(Collected data)
====

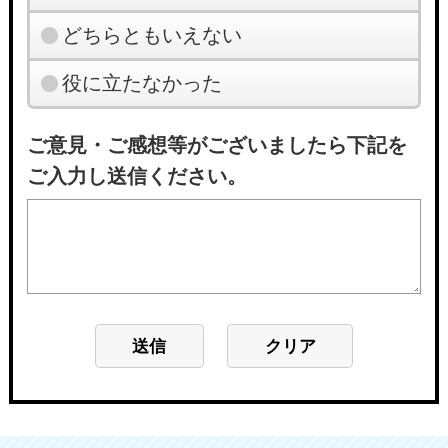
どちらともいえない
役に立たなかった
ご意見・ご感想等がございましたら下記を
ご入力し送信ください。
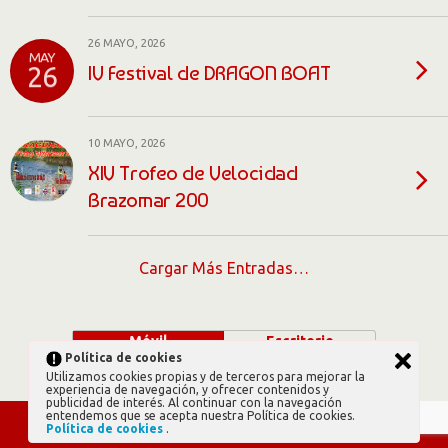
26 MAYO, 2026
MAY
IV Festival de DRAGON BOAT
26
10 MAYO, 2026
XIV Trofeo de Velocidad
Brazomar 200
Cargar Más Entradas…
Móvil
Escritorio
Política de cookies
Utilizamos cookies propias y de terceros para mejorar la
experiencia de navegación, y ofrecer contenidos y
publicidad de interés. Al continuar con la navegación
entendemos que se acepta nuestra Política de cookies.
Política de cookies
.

====

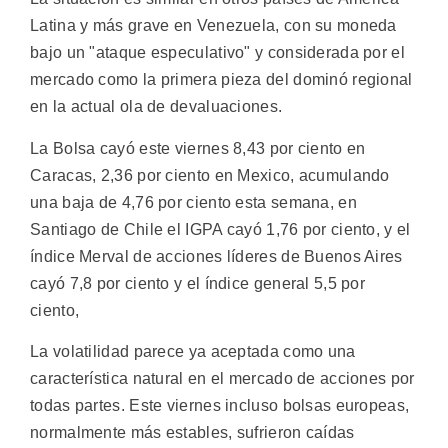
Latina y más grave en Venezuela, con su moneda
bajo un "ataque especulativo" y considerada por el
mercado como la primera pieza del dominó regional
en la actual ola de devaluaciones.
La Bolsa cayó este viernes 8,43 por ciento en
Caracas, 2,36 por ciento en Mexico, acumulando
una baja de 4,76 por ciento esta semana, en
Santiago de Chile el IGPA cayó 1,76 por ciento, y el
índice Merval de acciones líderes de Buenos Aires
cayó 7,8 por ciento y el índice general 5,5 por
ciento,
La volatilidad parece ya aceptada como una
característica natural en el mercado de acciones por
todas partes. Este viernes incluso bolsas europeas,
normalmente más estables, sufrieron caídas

====

INSTRUCTIONS FOR THE TASK
Restate word for word the lines of the data above, starting at the line containing "todas partes. Este" and ending at the line containing "normalmente más estables, sufrieron caídas", both included, and nothing more.

WRITTEN SOLUTION
todas partes. Este viernes incluso bolsas europeas,
normalmente más estables, sufrieron caídas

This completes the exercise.